Pare che la prima autobomba della storia fosse una carrozza a cavalli. Quella che nel settembre 1920 l’anarchico italiano Mario Buda, già muratore, operaio in una fabbrica di cappelli, giardiniere e calzolaio, sistemò a Manhattan all’angolo di Wall Street con Broad Street. Sacco e Vanzetti erano stati arrestati quattro mesi prima. Buda voleva vendicarli attentando alla sede della banca J.P. Morgan. La carrozza era imbottita di esplosivo e di frammenti di ferro e lungo le strade erano stati sparsi volantini con la scritta: “Liberate i prigionieri politici o morirete tutti”. L’esplosione uccise 40 persone e ne ferì più di 200. Buda fuggì in Messico, poi tornò in Italia. Nel 1927 finì al confino per “attività sovversive”. Morì nel 1963 nella natia Savignano (Forlì-Cesana).

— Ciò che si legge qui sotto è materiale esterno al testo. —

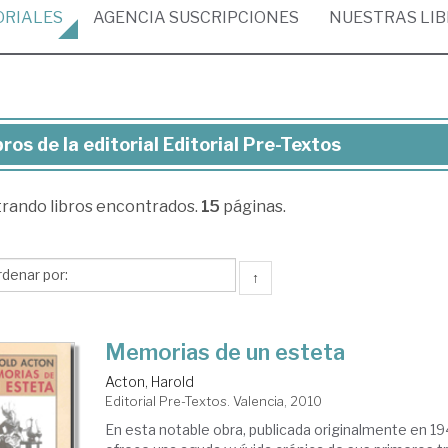
ORIALES
AGENCIA
SUSCRIPCIONES
NUESTRAS
LI
bros de la editorial Editorial Pre-Textos
ros
trando
libros encontrados.
15
páginas.
torial
torial
↑
e-
xtos
Memorias de un esteta
Acton, Harold
Editorial Pre-Textos. Valencia, 2010
En esta notable obra, publicada originalmente en 19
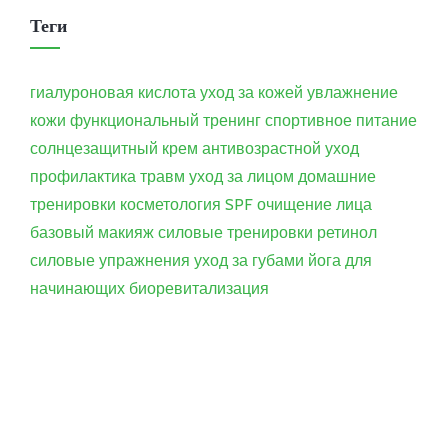
Теги
гиалуроновая кислота
уход за кожей
увлажнение
кожи
функциональный тренинг
спортивное питание
солнцезащитный крем
антивозрастной уход
профилактика травм
уход за лицом
домашние
тренировки
косметология
SPF
очищение лица
базовый макияж
силовые тренировки
ретинол
силовые упражнения
уход за губами
йога для
начинающих
биоревитализация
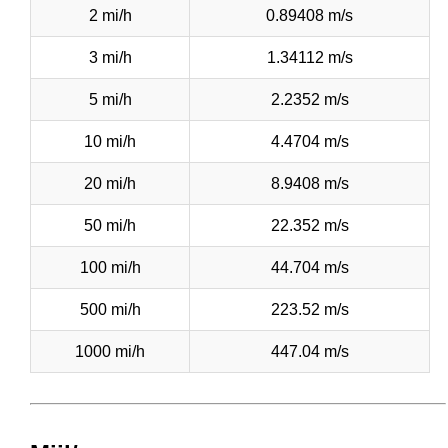
2 mi/h
0.89408 m/s
3 mi/h
1.34112 m/s
5 mi/h
2.2352 m/s
10 mi/h
4.4704 m/s
20 mi/h
8.9408 m/s
50 mi/h
22.352 m/s
100 mi/h
44.704 m/s
500 mi/h
223.52 m/s
1000 mi/h
447.04 m/s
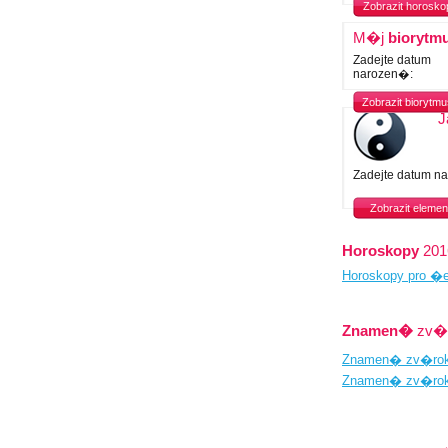
Zobrazit horosko
M�j
biorytm
Zadejte datum
narozen�:
Zobrazit biorytmu
J
Zadejte datum n
Zobrazit elemen
Horoskopy
201
Horoskopy pro �e
Znamen�
zv�r
Znamen� zv�ro
Znamen� zv�ro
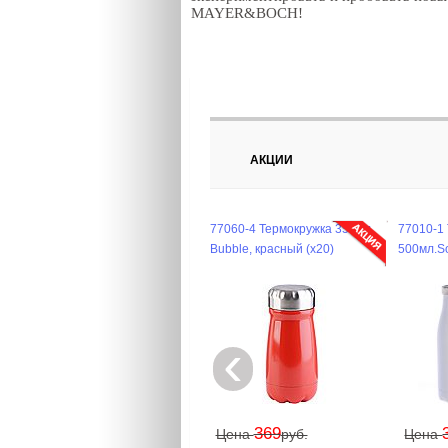
MAYER&BOCH!
АКЦИИ
77060-4 Термокружка 350мл,
77010-1
Bubble, красный (х20)
500мл.So
‹
369
Цена
руб.
Цена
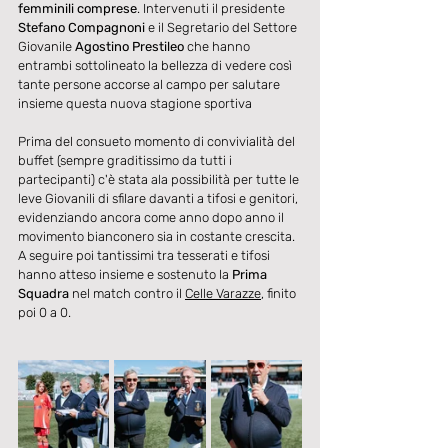
femminili comprese
. Intervenuti il presidente 
Stefano Compagnoni
 e il Segretario del Settore 
Giovanile 
Agostino Prestileo
 che hanno 
entrambi sottolineato la bellezza di vedere così 
tante persone accorse al campo per salutare 
insieme questa nuova stagione sportiva
Prima del consueto momento di convivialità del 
buffet (sempre graditissimo da tutti i 
partecipanti) c'è stata ala possibilità per tutte le 
leve Giovanili di sfilare davanti a tifosi e genitori, 
evidenziando ancora come anno dopo anno il 
movimento bianconero sia in costante crescita.  
A seguire poi tantissimi tra tesserati e tifosi 
hanno atteso insieme e sostenuto la 
Prima 
Squadra
 nel match contro il 
Celle Varazze
, finito 
poi 0 a 0.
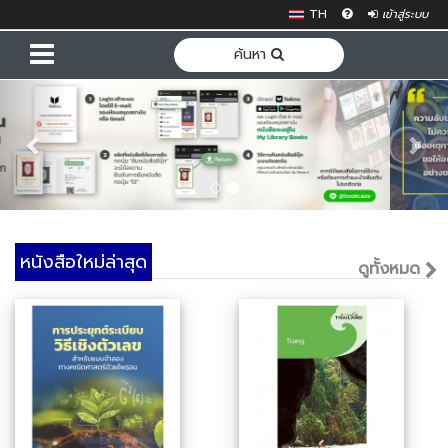
TH
เข้าสู่ระบบ
ค้นหา
Previous
Nex
หนังสือใหม่ล่าสุด
ดูทั้งหมด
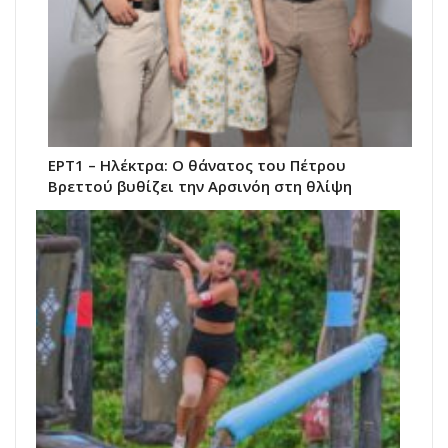
ΕΡΤ1 – Ηλέκτρα: Ο θάνατος του Πέτρου
Βρεττού βυθίζει την Αρσινόη στη θλίψη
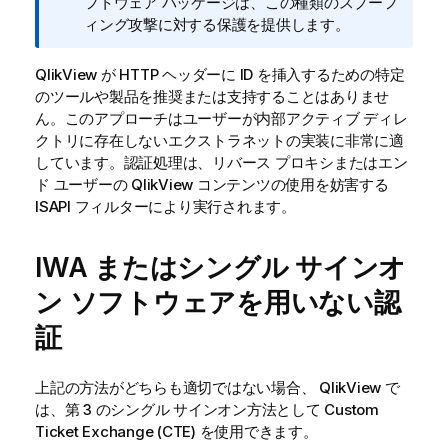
フトウェア パッケージは、この種類のスプーフ
ィング攻撃に対する保護を提供します。
QlikView
が HTTP ヘッダーに ID を挿入するための特定
のツールや製品を推奨または支持することはありませ
ん。このアプローチはユーザーが内部アクティブ ディレ
クトリに存在しないエクストラネットの実装に非常に適
しています。認証処理は、リバース プロキシまたはエン
ド ユーザーの
QlikView
コンテンツの使用を妨害する
ISAPI フィルターにより実行されます。
IWA またはシングル サインオ
ン ソフトウェアを用いない認
証
上記の方法がどちらも適切ではない場合、
QlikView
で
は、第 3 のシングル サインオン方法として Custom
Ticket Exchange (CTE) を使用できます。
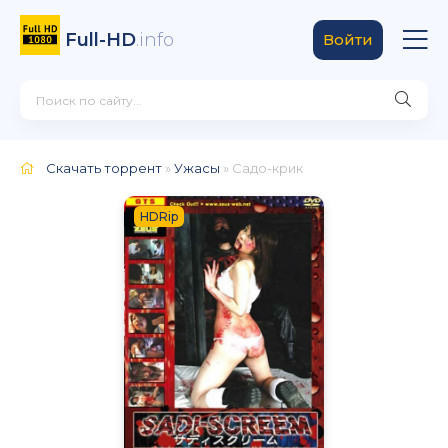
Full-HD
.info
Войти
Скачать торрент
»
Ужасы
» Садо-крик
HDRip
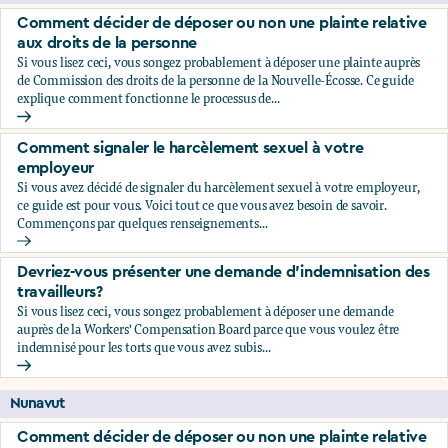
Comment décider de déposer ou non une plainte relative
aux droits de la personne
Si vous lisez ceci, vous songez probablement à déposer une plainte auprès
de Commission des droits de la personne de la Nouvelle-Écosse. Ce guide
explique comment fonctionne le processus de...
Comment décider de déposer ou non une plainte relative au
Comment signaler le harcèlement sexuel à votre
employeur
Si vous avez décidé de signaler du harcèlement sexuel à votre employeur,
ce guide est pour vous. Voici tout ce que vous avez besoin de savoir.
Commençons par quelques renseignements...
Comment signaler le harcèlement sexuel à votre employeu
Devriez-vous présenter une demande d’indemnisation des
travailleurs?
Si vous lisez ceci, vous songez probablement à déposer une demande
auprès de la Workers' Compensation Board parce que vous voulez être
indemnisé pour les torts que vous avez subis...
Devriez-vous présenter une demande d’indemnisation des tr
Nunavut
Comment décider de déposer ou non une plainte relative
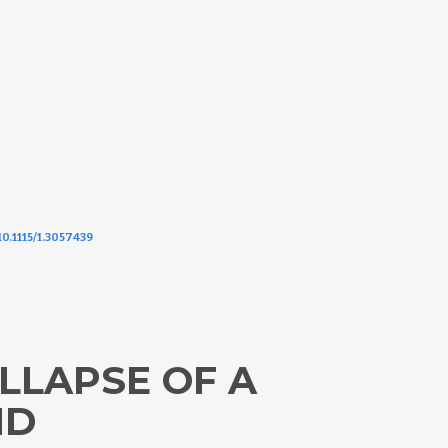
10.1115/1.3057439
LLAPSE OF A
ND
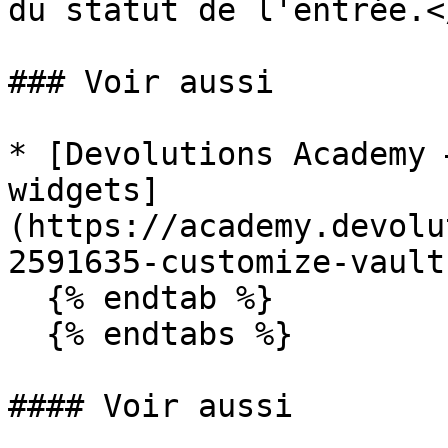
du statut de l'entrée.<
### Voir aussi

* [Devolutions Academy 
widgets]
(https://academy.devolu
2591635-customize-vault
  {% endtab %}

  {% endtabs %}

#### Voir aussi
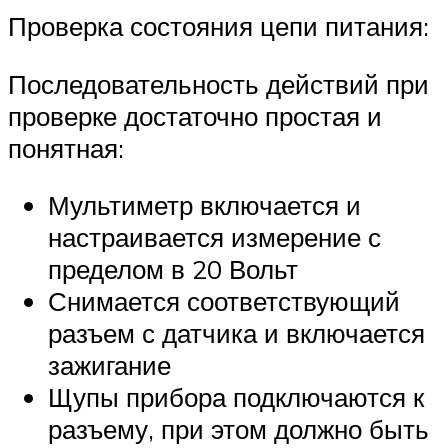
Проверка состояния цепи питания:
Последовательность действий при
проверке достаточно простая и
понятная:
Мультиметр включается и
настраивается измерение с
пределом в 20 Вольт
Снимается соответствующий
разъем с датчика и включается
зажигание
Щупы прибора подключаются к
разъему, при этом должно быть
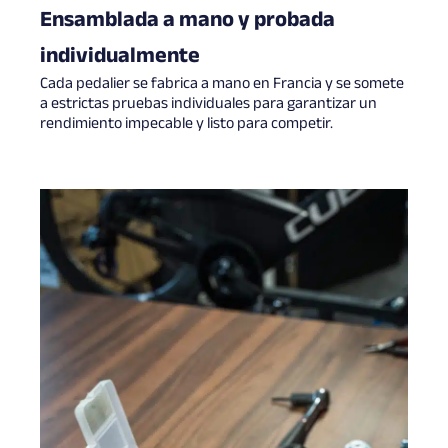
Ensamblada a mano y probada
individualmente
Cada pedalier se fabrica a mano en Francia y se somete
a estrictas pruebas individuales para garantizar un
rendimiento impecable y listo para competir.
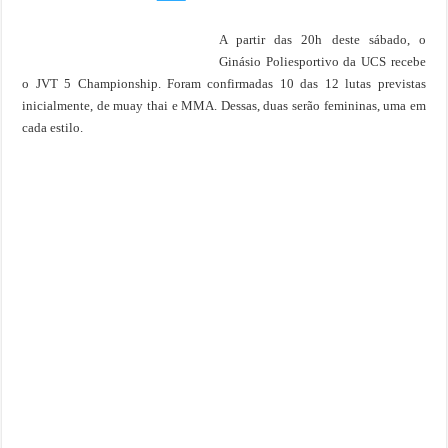
A partir das 20h deste sábado, o
Ginásio Poliesportivo da UCS recebe
o JVT 5 Championship. Foram confirmadas 10 das 12 lutas previstas
inicialmente, de muay thai e MMA. Dessas, duas serão femininas, uma em
cada estilo.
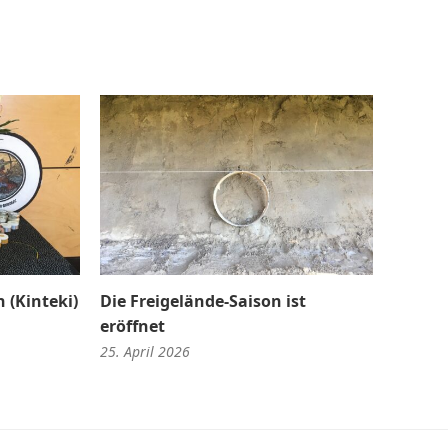
 (Kinteki)
Die Freigelände-Saison ist
eröffnet
25. April 2026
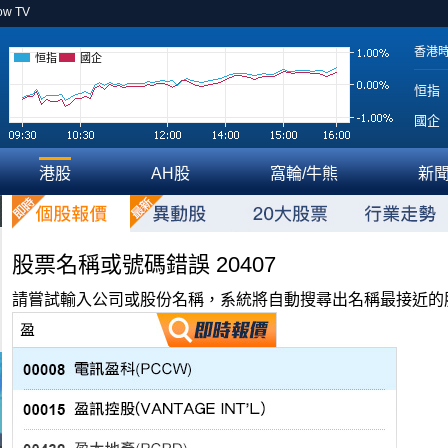
ow TV
香港
恒指
國企
恒指
國企
港股
AH股
窩輪/牛熊
新
股票名稱或號碼錯誤 20407
請嘗試輸入公司或股份名稱，系統將自動搜尋出名稱最接近的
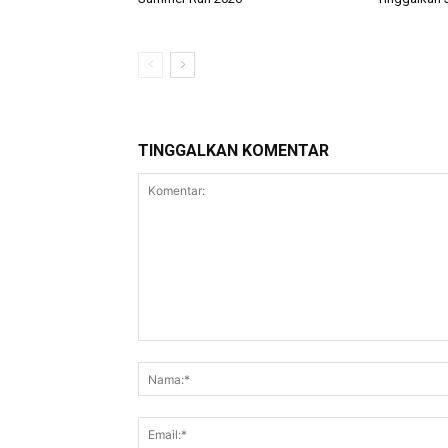
TINGGALKAN KOMENTAR
Komentar:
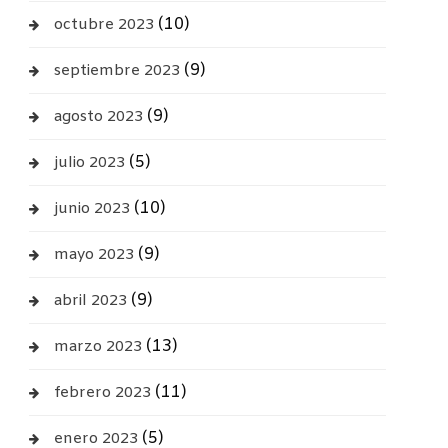
(10)
octubre 2023
(9)
septiembre 2023
(9)
agosto 2023
(5)
julio 2023
(10)
junio 2023
(9)
mayo 2023
(9)
abril 2023
(13)
marzo 2023
(11)
febrero 2023
(5)
enero 2023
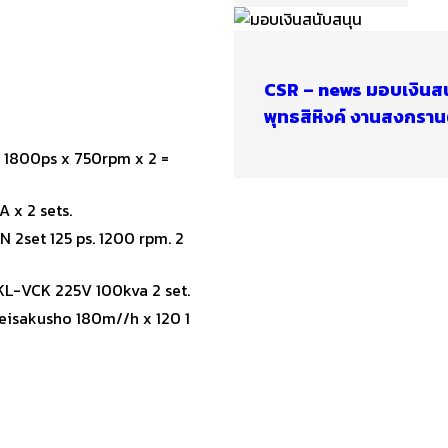
CSR – news มอบเงินส
พุทธสิหิงค์ งานสงกราน
 1800ps x 750rpm x 2 =
 x 2 sets.
2set 125 ps. 1200 rpm. 2
KL-VCK 225V 100kva 2 set.
eisakusho 180m//h x 120 1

Questa breve storia della prima autobomba serve a riportarci in
Iraq. Chi conosce Baghdad sa che cosa voglia dire un attentato di quel genere,
come quello che nei giorni scorsi ha falciato più di 200 persone (tra le quali
decine di bambini) in un quartiere come Karrada, che pullula di negozi e caffè
e mercati. Un’area che già ai tempi di Saddam Hussein era considerata la più
vivace e piacevole di Baghdad. Soprattutto se, come nell’ultimo attentato, un
suicida si incarica di portare l’esplosivo nel luogo più affollato.
Dai tempi di Buda in poi, l’autobomba ha avuto un grande
successo tra i terroristi e i criminali di ogni parte del mondo. Fu usata in
Palestina negli anni Quaranta, in Viet Nam negli anni Cinquanta, in Algeria e
in Italia negli anni Sessanta, in Irlanda negli anni Settanta, in Libano
negli anni Ottanta, in Gran Bretagna e negli Usa negli anni Novanta. Poi in
America Latina, in Russia, in Turchia fino ai giorni nostri.
In Iraq, dal disastro anglo-americano del 2003 in avanti, i numeri
sono diventati agghiaccianti. Le statistiche sono forzatamente imprecise ma
trasmettono tutte lo stesso messaggio. Secondo fonti americane, tra il luglio
2003 e il giugno 2005 morirono quasi 10 mila iracheni a causa di auto imbottite
di tritolo e fatte esplodere. Nell’autunno 2005 esplosero 140 autobomba al
mese, in Iraq, e 13 nella sola Baghdad nella sola notte di Capodanno. Tra il
2003 e oggi, secondo Iraq Body
Count, gli atti di terrorismo hanno ucciso circa 200 mila iracheni, mentre
altre ricerche (per esempio quelle della rivista ingleseLancet) alzano
la soglia fino a 600 mila morti. E il Terrorism
Index 2015 ci ricorda che
ancora nel 2014 l’Iraq era il Paese al mondo con il maggior numero di civili
uccisi da atti di violenza.
In una città come Baghdad, enorme, popolosa (circa dieci
milioni di abitanti, ormai), diventata per forza di cose (dopo la caduta di
Mosul e la semi-indipendenza del Kurdistan) una specie di città-Stato sciita
che attira tutti i commerci e gli affari del Paese, è difficilissimo
intercettare una singola automobile che porta un carico di morte. Ma anche per
questo occorre capire che la battaglia decisiva, oggi, si combatte proprio tra
Iraq e Siria.
L’Isis, come Al Qaeda prima di lui, non è un gruppo: è un
progetto. Un progetto dell’estremismo sunnita per disarticolare gli Stati
sciiti o controllati dagli sciiti. Che una volta sia affidato ad Al Qaeda e
un’altra all’Isis, e domani magari a un altro gruppo con un altro nome e un
altro leader, dipende solo dalle circostanze e dalla tattica di volta in volta
ritenuta più utile. Per raggiungere questo scopo non c’è crudeltà o efferatezza
vietata. Proprio mentre ancora piangiamo gli imprenditori italiani
massacrati in Bangladesh, e proprio perché li piangiamo, dovremmo renderci
conto che la vera battaglia contro la belva terroristica si vince o si perde
nei deserti e nelle città dell’Iraq e della Siria.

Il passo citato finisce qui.